Mr. Darcy from "Pride and Prejudice" by Jane Austen
When you think about characters that you secretly want to date, classic romance novels that stood the test of time are inescapable. Fitzwilliam Darcy or, as he most commonly referred to, Mr. Darcy is one of the two main characters of Jane Austen's classic "Pride and Prejudice" (1813). Darcy is the romantic interest of Elizabeth Bennet, novel's main protagonist. Both of them represent novel's title. Elizabeth represents prejudice, while Darcy represents pride. He is the typical boy of whom you consider to be worse than he actually is. And that's why you continue fantasizing about him.

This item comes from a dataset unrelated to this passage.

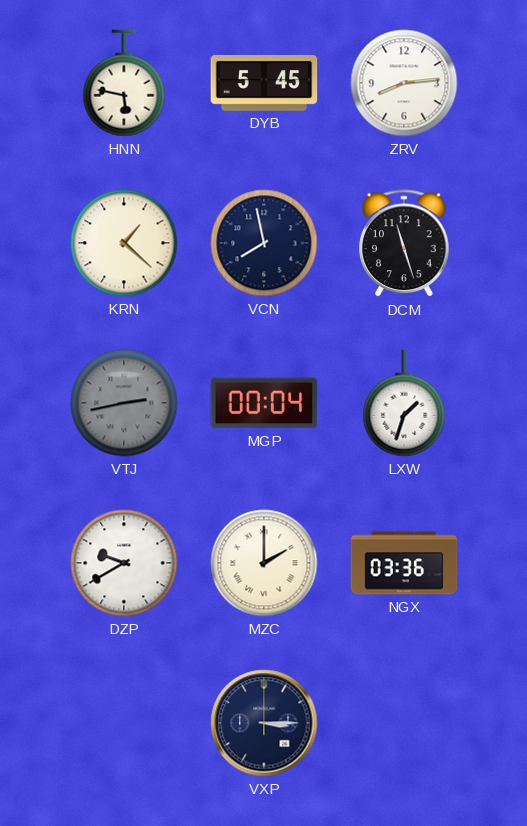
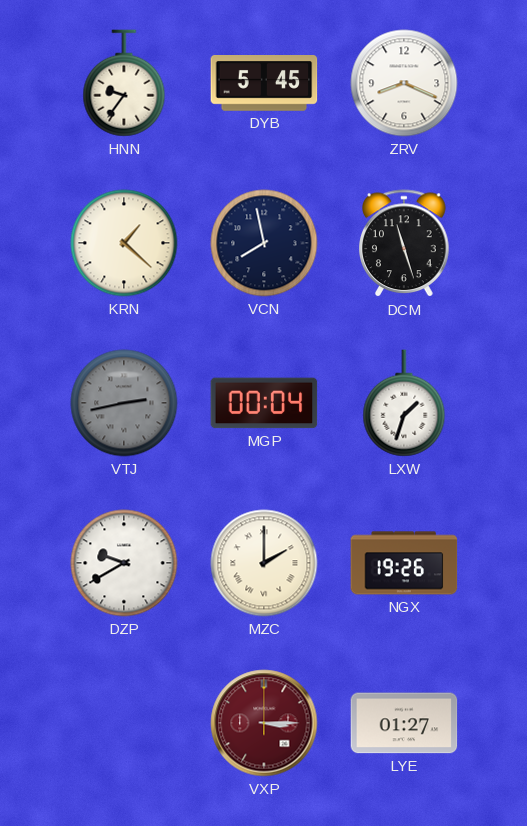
HNN: 5:47 -> 9:36
ZRV: 8:14 -> 8:19
NGX: 03:36 -> 19:26
VXP dial: navy -> burgundy
LYE: none -> 01:27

Laurie from "Little Women" by Louisa May Alcott
Theodore Laurence or Laurie, as he mainly referred to in the novel, is the secondary character in Louisa May Alcott's novel "Little Women" (1868-1869). He is your typical boy next door, while being a rich outsider at the same time. As both of his parents died, he was adopted and raised by his overprotective grandfather. He later falls in love with and marries Amy, and they have one child. Many critics consider him to be a bit underdeveloped as character. Even Alcott herself acknowledged that unlike female characters, Laurence, as the vast majority of male characters, is not multidimensional. But that's exactly what makes female readers long for him. There must be something more to him than what the novels leaves us with.

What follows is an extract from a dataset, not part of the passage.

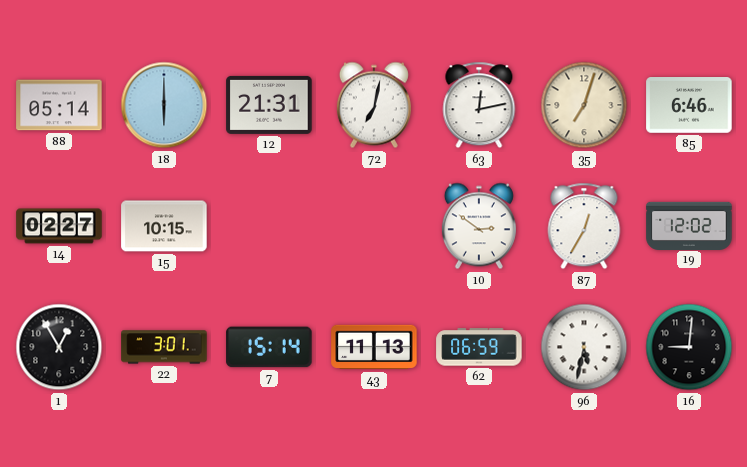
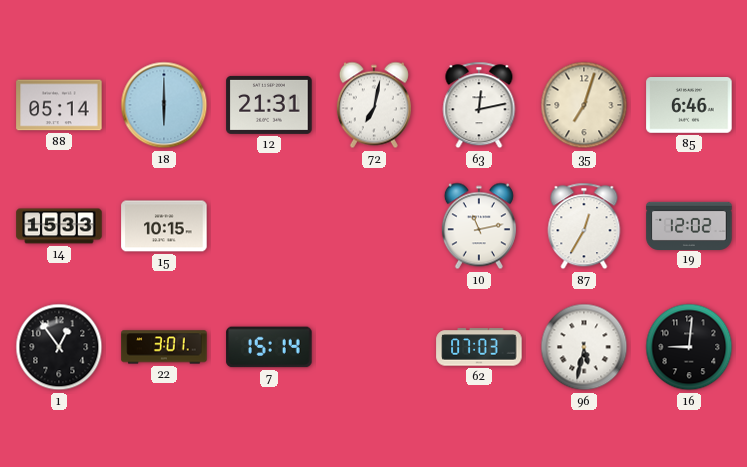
14: 02:27 -> 15:33
10: 2:51 -> 11:13
1: 12:55 -> 12:54
43: 11:13 -> none
62: 06:59 -> 07:03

Tyler Durden from "Fight Club" bu Chuck Palahniuk
Tyler is your typical bad boy. He is charismatic and enigmatic, and a little bit crazy. Blame Brad Pitt's portrayal of Tyler Durden in David Fincher's movie adaptation, but Palahniuk's novel is just enough to start fantasizing about him. And unlike the previous two characters mentioned he is less dangerous for you. You won't stop falling in love for real men because of fantasizing about Tyler, as he is not real even in the novel.